PETICIÓN DIRECTA AL PRESIDENTE

La Alta Consejera de Paz y el Postconflicto hizo un llamado claro al Gobierno nacional para que asuma una decisión frente a la mesa de paz en la Sierra Nevada. “El presidente es el único que puede decidir sobre la viabilidad o no de ese proceso. Si no lo va a tomar en serio, debe desmantelarse y buscarse una salida por las vías que la Constitución y la ley nos permiten, incluso opciones militares”, expresó.

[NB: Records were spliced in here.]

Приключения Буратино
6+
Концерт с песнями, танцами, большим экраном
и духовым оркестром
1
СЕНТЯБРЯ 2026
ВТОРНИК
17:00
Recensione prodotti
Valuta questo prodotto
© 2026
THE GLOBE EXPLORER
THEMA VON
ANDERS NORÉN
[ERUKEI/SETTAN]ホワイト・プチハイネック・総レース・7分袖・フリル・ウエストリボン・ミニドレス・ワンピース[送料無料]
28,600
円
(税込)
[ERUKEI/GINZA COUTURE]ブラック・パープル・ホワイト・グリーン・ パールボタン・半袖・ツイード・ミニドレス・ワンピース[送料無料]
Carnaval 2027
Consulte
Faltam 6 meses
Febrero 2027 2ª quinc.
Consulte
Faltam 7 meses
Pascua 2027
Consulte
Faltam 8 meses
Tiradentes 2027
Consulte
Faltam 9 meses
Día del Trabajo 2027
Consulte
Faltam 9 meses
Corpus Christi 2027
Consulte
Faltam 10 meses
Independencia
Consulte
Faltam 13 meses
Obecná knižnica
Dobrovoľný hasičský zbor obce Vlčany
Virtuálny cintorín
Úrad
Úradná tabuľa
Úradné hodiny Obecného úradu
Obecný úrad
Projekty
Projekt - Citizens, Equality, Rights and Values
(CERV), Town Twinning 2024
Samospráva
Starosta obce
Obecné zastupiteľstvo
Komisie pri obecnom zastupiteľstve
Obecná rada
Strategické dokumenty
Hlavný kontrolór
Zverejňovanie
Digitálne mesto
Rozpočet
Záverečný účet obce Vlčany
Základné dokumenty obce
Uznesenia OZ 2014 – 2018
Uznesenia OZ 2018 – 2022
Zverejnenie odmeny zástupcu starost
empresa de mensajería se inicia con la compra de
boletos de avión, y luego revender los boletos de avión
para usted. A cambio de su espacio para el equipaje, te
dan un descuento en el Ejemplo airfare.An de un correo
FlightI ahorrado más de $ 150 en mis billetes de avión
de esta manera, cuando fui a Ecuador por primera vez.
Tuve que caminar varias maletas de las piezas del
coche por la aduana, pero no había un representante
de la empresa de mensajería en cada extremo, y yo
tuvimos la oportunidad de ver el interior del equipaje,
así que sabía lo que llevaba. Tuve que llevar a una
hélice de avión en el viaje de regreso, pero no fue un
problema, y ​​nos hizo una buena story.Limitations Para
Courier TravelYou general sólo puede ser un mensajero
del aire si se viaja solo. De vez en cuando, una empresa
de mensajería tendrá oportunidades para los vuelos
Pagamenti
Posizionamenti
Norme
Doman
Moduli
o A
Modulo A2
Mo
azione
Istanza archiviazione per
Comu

Pero fue más allá. Según la funcionaria, el balance actual del espacio sociojurídico es preocupante. “Para lo único que ha servido este espacio sociojurídico de paz en este momento es para que estos grupos armados se expandan, para que las órdenes de captura les sean levantadas por cuenta de decisiones de la Fiscalía a solicitud del Gobierno Nacional y para que haya control de algunos sectores y territorios en la Sierra Nevada, incluyendo el Distrito, bajo el dominio de estos delincuentes”, afirmó.

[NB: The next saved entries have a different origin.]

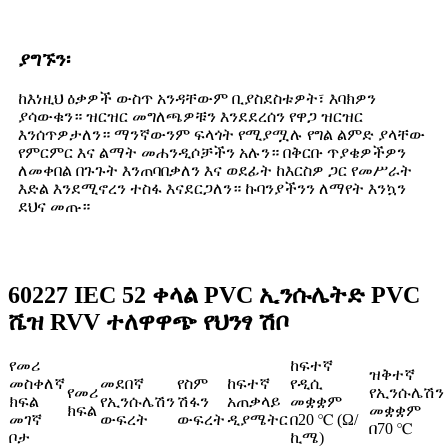
ያግኙን፡
ከእነዚህ ዕቃዎች ውስጥ አንዳቸውም ቢያስደስቱዎት፣ እባክዎን
ያሳውቁን። ዝርዝር መግለጫዎቹን እንደደረሰን የዋጋ ዝርዝር
እንሰጥዎታለን። ማንኛውንም ፍላጎት የሚያሟሉ የግል ልምድ ያላቸው
የምርምር እና ልማት መሐንዲሶቻችን አሉን። በቅርቡ ጥያቄዎችዎን
ለመቀበል በጉጉት እንጠባበቃለን እና ወደፊት ከእርስዎ ጋር የመሥራት
እድል እንደሚኖረን ተስፋ እናደርጋለን። ኩባንያችንን ለማየት እንኳን
ደህና መጡ።
60227 IEC 52 ቀላል PVC ኢንሱሌትድ PVC
ሼዝ RVV ተለዋዋጭ የህንፃ ሽቦ
የመሪ
ከፍተኛ
ዝቅተኛ
መስቀለኛ
መደበኛ
የስም
ከፍተኛ
የዲሲ
የመሪ
የኢንሱሌሽን
ክፍል
የኢንሱሌሽን
ሽፋን
አጠቃላይ
መቋቋም
ክፍል
መቋቋም
መገኛ
ውፍረት
ውፍረት
ዲያሜትር
በ20 ℃ (Ω/
በ70 ℃
ቦታ
ኪሜ)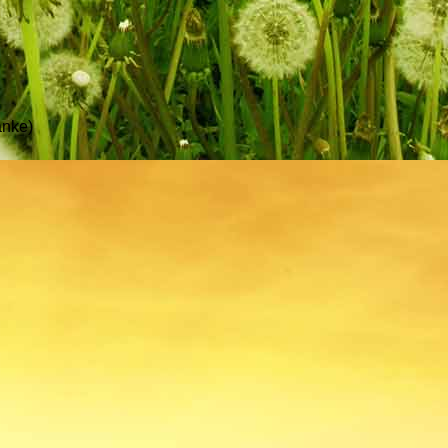
anke)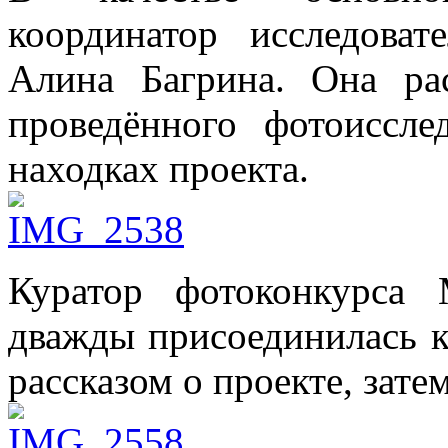
координатор исследоват
Алина Багрина. Она ра
проведённого фотоиссл
находках проекта.
Куратор фотоконкурса 
дважды присоединилась к
рассказом о проекте, зате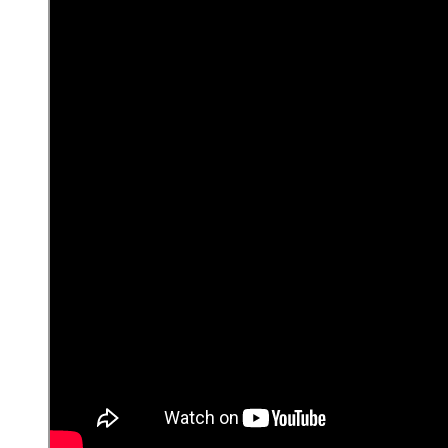
navegación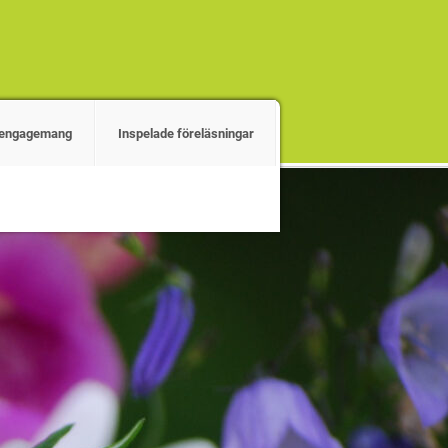
r engagemang
Inspelade föreläsningar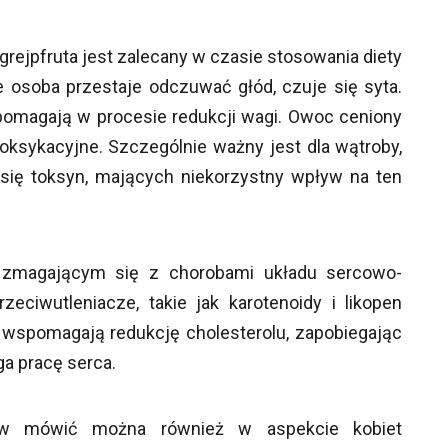
grejpfruta jest zalecany w czasie stosowania diety
e osoba przestaje odczuwać głód, czuje się syta.
i pomagają w procesie redukcji wagi. Owoc ceniony
oksykacyjne. Szczególnie ważny jest dla wątroby,
ię toksyn, mających niekorzystny wpływ na ten
 zmagającym się z chorobami układu sercowo-
eciwutleniacze, takie jak karotenoidy i likopen
, wspomagają redukcję cholesterolu, zapobiegając
a pracę serca.
tów mówić można również w aspekcie kobiet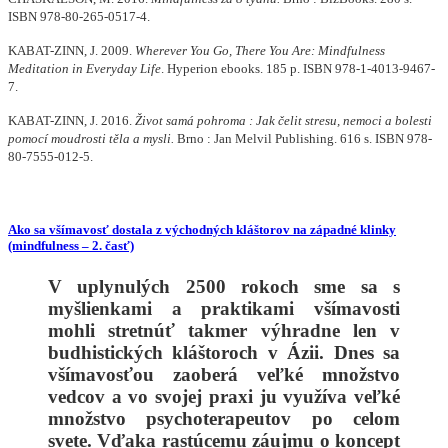
ISBN 978-80-265-0517-4.
KABAT-ZINN, J. 2009.
Wherever You Go, There You Are: Mindfulness
Meditation in Everyday Life
. Hyperion ebooks. 185 p. ISBN 978-1-4013-9467-
7.
KABAT-ZINN, J. 2016.
Život samá pohroma : Jak čelit stresu, nemoci a bolesti
pomocí moudrosti těla a mysli.
Brno : Jan Melvil Publishing. 616 s. ISBN 978-
80-7555-012-5.
Ako sa všímavosť dostala z východných kláštorov na západné klinky
(mindfulness – 2. časť)
V uplynulých 2500 rokoch sme sa s
myšlienkami a praktikami všímavosti
mohli stretnúť takmer výhradne len v
budhistických kláštoroch v Ázii. Dnes sa
v
šímavosťou zaoberá veľké množstvo
vedcov a vo svojej praxi ju využíva veľké
množstvo psychoterapeutov po celom
svete. Vďaka rastúcemu záujmu o koncept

Indicó además que el presidente tiene una obligación directa frente a la Alerta Temprana 020-25 y frente a la Defensora Nacional del Pueblo, Iris Marín. Explicó que debe adoptarse un plan de acción concreto, competencia que recae en el Ministerio del Interior, hoy encabezado por Armando Benedetti.

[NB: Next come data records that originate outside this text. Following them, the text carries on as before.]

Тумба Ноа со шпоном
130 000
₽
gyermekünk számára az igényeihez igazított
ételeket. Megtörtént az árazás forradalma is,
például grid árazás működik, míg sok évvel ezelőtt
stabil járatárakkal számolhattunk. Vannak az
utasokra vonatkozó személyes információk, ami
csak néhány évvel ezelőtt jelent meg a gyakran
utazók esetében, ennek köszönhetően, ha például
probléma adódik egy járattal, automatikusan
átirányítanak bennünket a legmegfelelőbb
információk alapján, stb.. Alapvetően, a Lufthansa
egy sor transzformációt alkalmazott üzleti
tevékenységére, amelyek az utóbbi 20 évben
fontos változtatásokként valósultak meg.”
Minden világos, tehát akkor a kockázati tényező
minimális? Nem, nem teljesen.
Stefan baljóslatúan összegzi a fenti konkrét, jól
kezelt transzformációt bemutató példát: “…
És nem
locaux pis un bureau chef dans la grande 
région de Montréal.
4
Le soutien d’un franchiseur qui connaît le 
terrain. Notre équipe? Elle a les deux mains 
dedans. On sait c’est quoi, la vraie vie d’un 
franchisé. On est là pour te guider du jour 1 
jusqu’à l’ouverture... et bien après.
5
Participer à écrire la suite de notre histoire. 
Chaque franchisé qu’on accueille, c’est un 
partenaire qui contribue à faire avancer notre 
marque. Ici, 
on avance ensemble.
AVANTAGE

“Debe hacerlo y deben venir al territorio a dar la cara por este escenario humanitario y de inseguridad desbordado en todo el Caribe colombiano”, sostuvo.

La alta consejera también advirtió que la denuncia inicial podría ser apenas el comienzo de nuevas revelaciones. Según dijo, cada vez más ciudadanos se están atreviendo a hablar. “La gente se está envalentonando y ya está denunciando lo que el miedo les ha impedido denunciar. Estamos recibiendo detalles y denuncias sobre la presencia de elementos armados actuando a nombre de una organización ilegal y criminal, exigiendo y extorsionando a comerciantes y ciudadanos”, manifestó.

Las declaraciones de la Alta Consejería se suman a un debate que hoy atraviesa a la ciudad. Más allá del caso puntual denunciado, lo que está en discusión es la capacidad del Estado para garantizar que la autoridad constitucional prevalezca en todos los rincones de Santa Marta y que la ciudadanía no tenga que elegir entre el silencio y el miedo.